= Exercise =
How many lines of these entries hold the string "Transmisja"? Answer with the number alone.

= Available records =
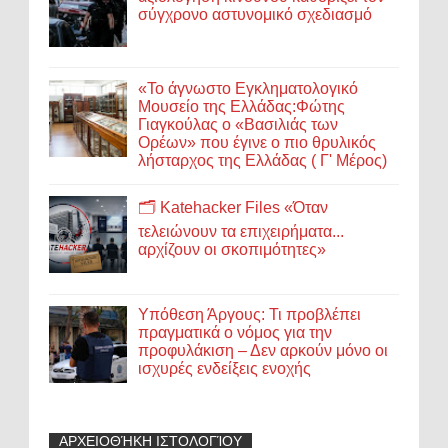
σύγχρονο αστυνομικό σχεδιασμό
«Το άγνωστο Εγκληματολογικό
Μουσείο της Ελλάδας:Φώτης
Γιαγκούλας ο «Βασιλιάς των
Ορέων» που έγινε ο πιο θρυλικός
λήσταρχος της Ελλάδας ( Γ' Μέρος)
🗂️ Katehacker Files «Όταν
τελειώνουν τα επιχειρήματα...
αρχίζουν οι σκοπιμότητες»
Υπόθεση Άργους: Τι προβλέπει
πραγματικά ο νόμος για την
προφυλάκιση – Δεν αρκούν μόνο οι
ισχυρές ενδείξεις ενοχής
ΑΡΧΕΙΟΘΉΚΗ ΙΣΤΟΛΟΓΊΟΥ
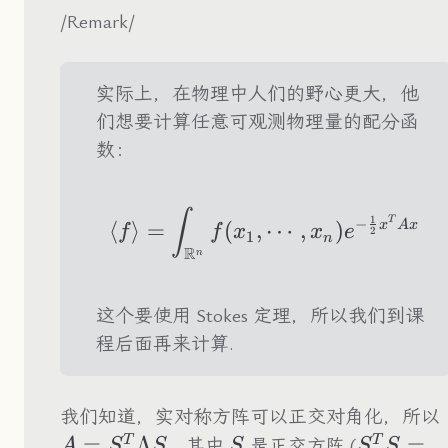
/Remark/
实际上，在物理中人们的野心更大，他
们想要计算任意可观测物理量的配分函
数：
\braket{f}=\int_
∫
1
−
T
x
A
x
⟨
⟩
=
(
,
⋯
,
)
f
f
x
x
e
2
1
n
R
n
这个要使用 Stokes 定理，所以我们到课
程后面再来计算.
我们知道，实对称方阵可以正交对角化，所以
=
Λ
S
S^TS=I
=
T
T
，其中
是正交方阵 (
A
S
S
S
S
S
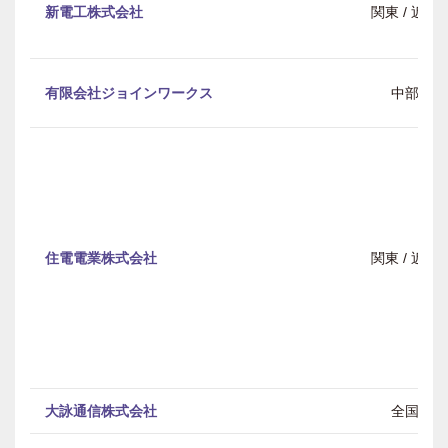
新電工株式会社
関東 / 近畿
有限会社ジョインワークス
中部
住電電業株式会社
関東 / 近畿
大詠通信株式会社
全国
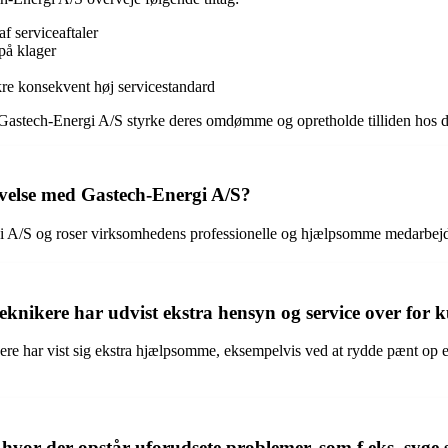
f serviceaftaler
på klager
kre konsekvent høj servicestandard
 Gastech-Energi A/S styrke deres omdømme og opretholde tilliden hos d
velse med Gastech-Energi A/S?
i A/S og roser virksomhedens professionelle og hjælpsomme medarbejder
knikere har udvist ekstra hensyn og service over for 
e har vist sig ekstra hjælpsomme, eksempelvis ved at rydde pænt op efter
 hvor der opstår uforudsete problemer, som f.eks. syg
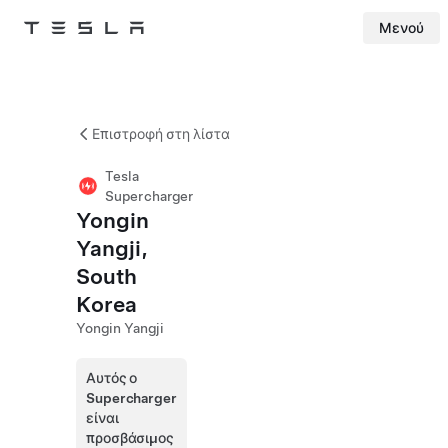
Μενού
Tesla
Skip to main content
Επιστροφή στη λίστα
Tesla
Supercharger
Yongin
Yangji,
South
Korea
Yongin Yangji
Αυτός ο
Supercharger
είναι
προσβάσιμος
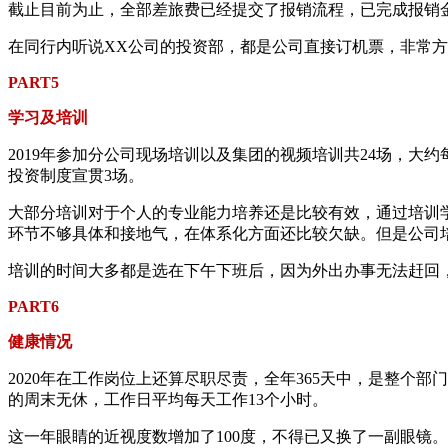
截止目前为止，全部差旅费已经提交了报销流程，已完成报销金额
在同行内听说XX公司的投资部，都是公司直接订机票，非常
PART5
学习及培训
2019年参加分公司现场培训以及集团的视频培训共24场，大
投资制度宣贯3场。
大部分培训对于个人的专业能力培养还是比较有效，通过培训
环节不够具体和接地气，在体系化方面还比较欠缺。但是公司
培训的时间大多都是选在下午下班后，因为外出办事无法赶回
PART6
健康情况
2020年在工作岗位上还算尽职尽责，全年365天中，是整个部
的周末无休，工作日平均每天工作13个小时。
这一年眼睛的近视度数增加了100度，不得已又换了一副眼镜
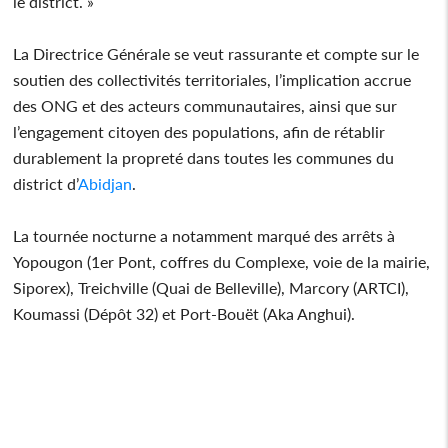
le district. »
La Directrice Générale se veut rassurante et compte sur le
soutien des collectivités territoriales, l’implication accrue
des ONG et des acteurs communautaires, ainsi que sur
l’engagement citoyen des populations, afin de rétablir
durablement la propreté dans toutes les communes du
district d’
Abidjan
.
La tournée nocturne a notamment marqué des arrêts à
Yopougon (1er Pont, coffres du Complexe, voie de la mairie,
Siporex), Treichville (Quai de Belleville), Marcory (ARTCI),
Koumassi (Dépôt 32) et Port-Bouët (Aka Anghui).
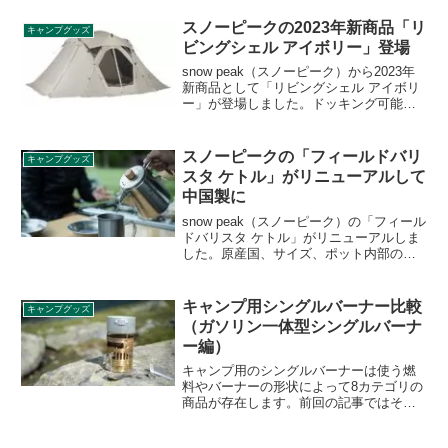
320ml・630mlのシェラカップ、12cm・
14cmのクッカーで使用可能なせいろで、
スノーピークの2023年新商品「リ
キャンプグッズ
野外でもせいろ料理を楽しむことができ
ビングシェル アイボリー」登場
ます。詳細をレビューします。
snow peak（スノーピーク）から2023年
新商品として「リビングシェル アイボリ
ー」が登場しました。ドッキング可能な
シェルター「リビングシェル」に、室内
がより明るく感じられる新色のアイボリ
ーが登場です。詳細をレビューします。
スノーピークの「フィールドバリ
キャンプグッズ
スタ ケトル」がリニューアルして
中国製に
snow peak（スノーピーク）の「フィール
ドバリスタ ケトル」がリニューアルしま
した。原産国、サイズ、ポット内部の外
観が変更になっております。これまでの
日本製から中国製に変更されました。詳
細をレビューします。
キャンプ用シングルバーナー比較
キャンプグッズ
（ガソリン一体型シングルバーナ
ー編）
キャンプ用のシングルバーナーは使う燃
料やバーナーの形状によって8カテゴリの
商品が存在します。前回の記事ではその
カテゴリの詳細と特徴をご紹介しました
が、今回は特に燃料としてガソリンを使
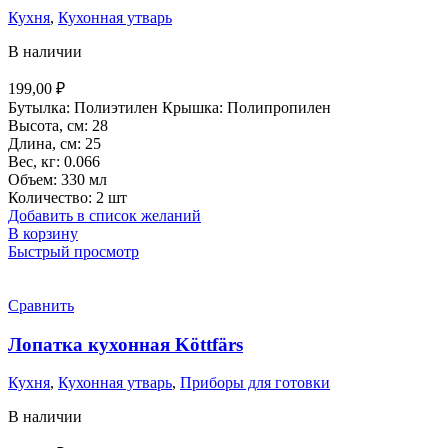
Кухня
,
Кухонная утварь
В наличии
199,00
₽
Бутылка: Полиэтилен Крышка: Полипропилен
Высота, см: 28
Длина, см: 25
Вес, кг: 0.066
Объем: 330 мл
Количество: 2 шт
Добавить в список желаний
В корзину
Быстрый просмотр
Сравнить
Лопатка кухонная Köttfärs
Кухня
,
Кухонная утварь
,
Приборы для готовки
В наличии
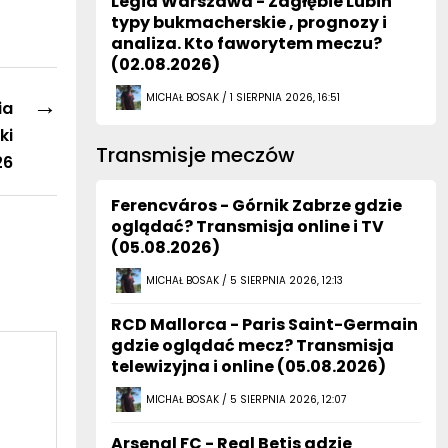
Legia Warszawa - Zagłębie Lubin
typy bukmacherskie , prognozy i
analiza. Kto faworytem meczu?
(02.08.2026)
→
MICHAŁ BOSAK / 1 SIERPNIA 2026, 16:51
ia
ki
Transmisje meczów
26
Ferencváros - Górnik Zabrze gdzie
oglądać? Transmisja online i TV
(05.08.2026)
MICHAŁ BOSAK / 5 SIERPNIA 2026, 12:13
RCD Mallorca - Paris Saint-Germain
gdzie oglądać mecz? Transmisja
telewizyjna i online (05.08.2026)
MICHAŁ BOSAK / 5 SIERPNIA 2026, 12:07
Arsenal FC - Real Betis gdzie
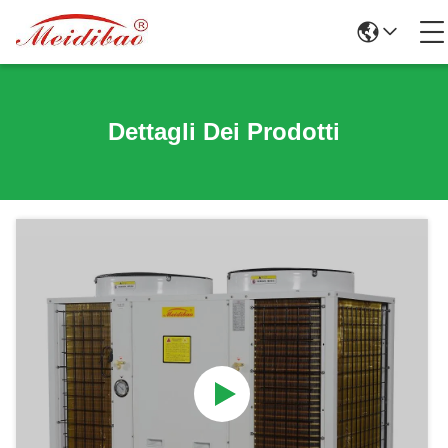
Dettagli Dei Prodotti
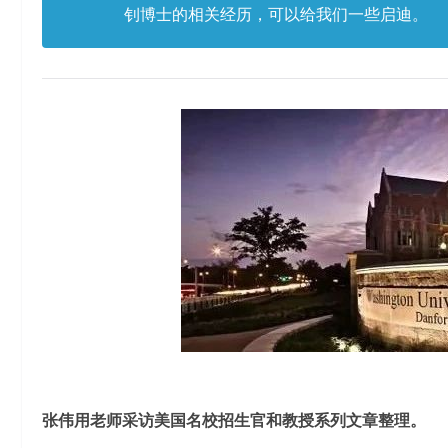
钊博士的相关经历，可以给我们一些启迪。
张伟用老师采访美国名校招生官和教授系列文章整理。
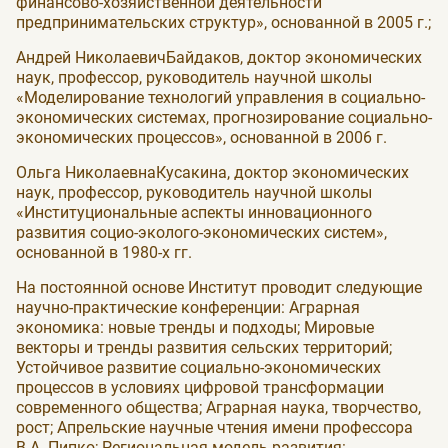
финансово-хозяйственной деятельности
предпринимательских структур», основанной в 2005 г.;
Андрей НиколаевичБайдаков, доктор экономических
наук, профессор, руководитель научной школы
«Моделирование технологий управления в социально-
экономических системах, прогнозирование социально-
экономических процессов», основанной в 2006 г.
Ольга НиколаевнаКусакина, доктор экономических
наук, профессор, руководитель научной школы
«Институциональные аспекты инновационного
развития социо-эколого-экономических систем»,
основанной в 1980-х гг.
На постоянной основе Институт проводит следующие
научно-практические конференции: Аграрная
экономика: новые тренды и подходы; Мировые
векторы и тренды развития сельских территорий;
Устойчивое развитие социально-экономических
процессов в условиях цифровой трансформации
современного общества; Аграрная наука, творчество,
рост; Апрельские научные чтения имени профессора
В.А. Пипко; Региональная модель развития:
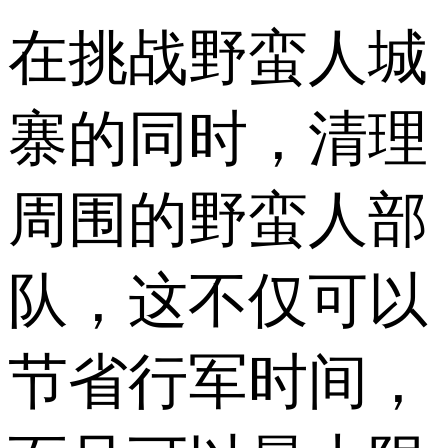
在挑战野蛮人城
寨的同时，清理
周围的野蛮人部
队，这不仅可以
节省行军时间，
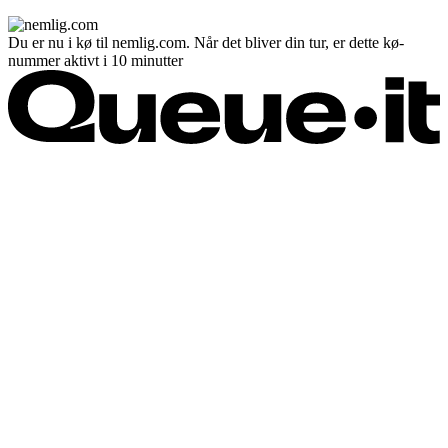
Du er nu i kø til nemlig.com. Når det bliver din tur, er dette kø-
nummer aktivt i 10 minutter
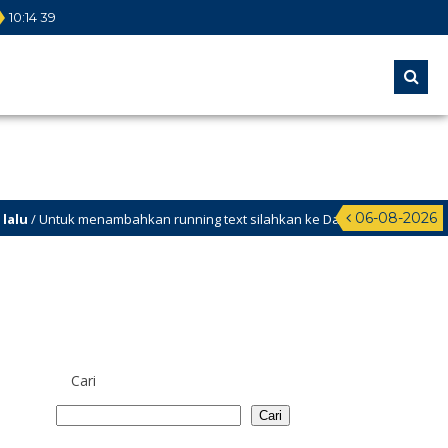
10
:
14
39
06-08-2026
Untuk menambahkan running text silahkan ke Dashboard > Sekilas Info
Cari
Cari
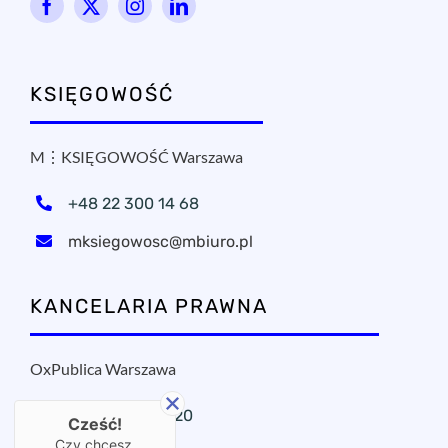
KSIĘGOWOŚĆ
M⋮KSIĘGOWOŚĆ Warszawa
+48 22 300 14 68
mksiegowosc@mbiuro.pl
KANCELARIA PRAWNA
OxPublica Warszawa
+48 22 295 11 20
Cześć!
Czy chcesz,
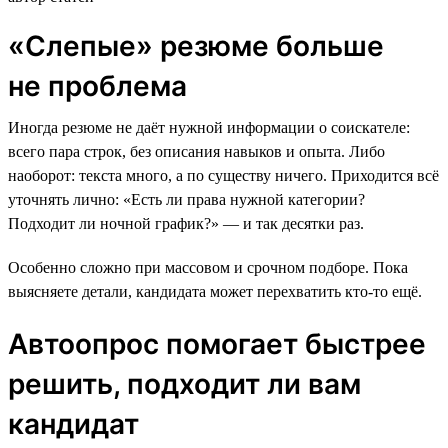
«Слепые» резюме больше
не проблема
Иногда резюме не даёт нужной информации о соискателе:
всего пара строк, без описания навыков и опыта. Либо
наоборот: текста много, а по существу ничего. Приходится всё
уточнять лично: «Есть ли права нужной категории?
Подходит ли ночной график?» — и так десятки раз.
Особенно сложно при массовом и срочном подборе. Пока
выясняете детали, кандидата может перехватить кто-то ещё.
Автоопрос помогает быстрее
решить, подходит ли вам
кандидат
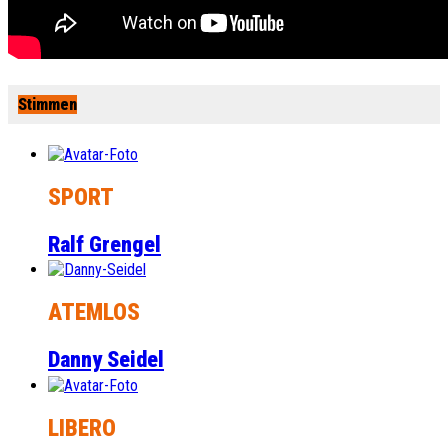
Stimmen
SPORT
Ralf Grengel
ATEMLOS
Danny Seidel
LIBERO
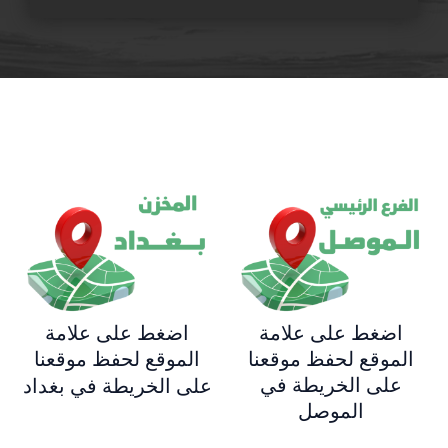
اضغط على علامة
اضغط على علامة
الموقع لحفظ موقعنا
الموقع لحفظ موقعنا
على الخريطة في
على الخريطة في بغداد
الموصل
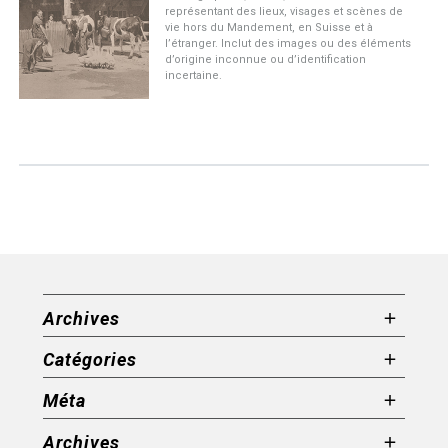
représentant des lieux, visages et scènes de
vie hors du Mandement, en Suisse et à
l’étranger. Inclut des images ou des éléments
d’origine inconnue ou d’identification
incertaine.
Archives
Catégories
Méta
Archives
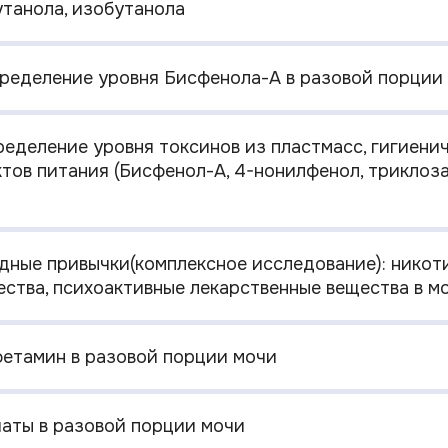
утанола, изобутанола
пределение уровня Бисфенола-А в разовой порции
пределение уровня токсинов из пластмасс, гигиен
ктов питания (Бисфенол-А, 4-нонилфенол, триклоза
едные привычки(комплексное исследование): никоти
ства, психоактивные лекарственные вещества в м
мфетамин в разовой порции мочи
иаты в разовой порции мочи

= Result of the exercise =
2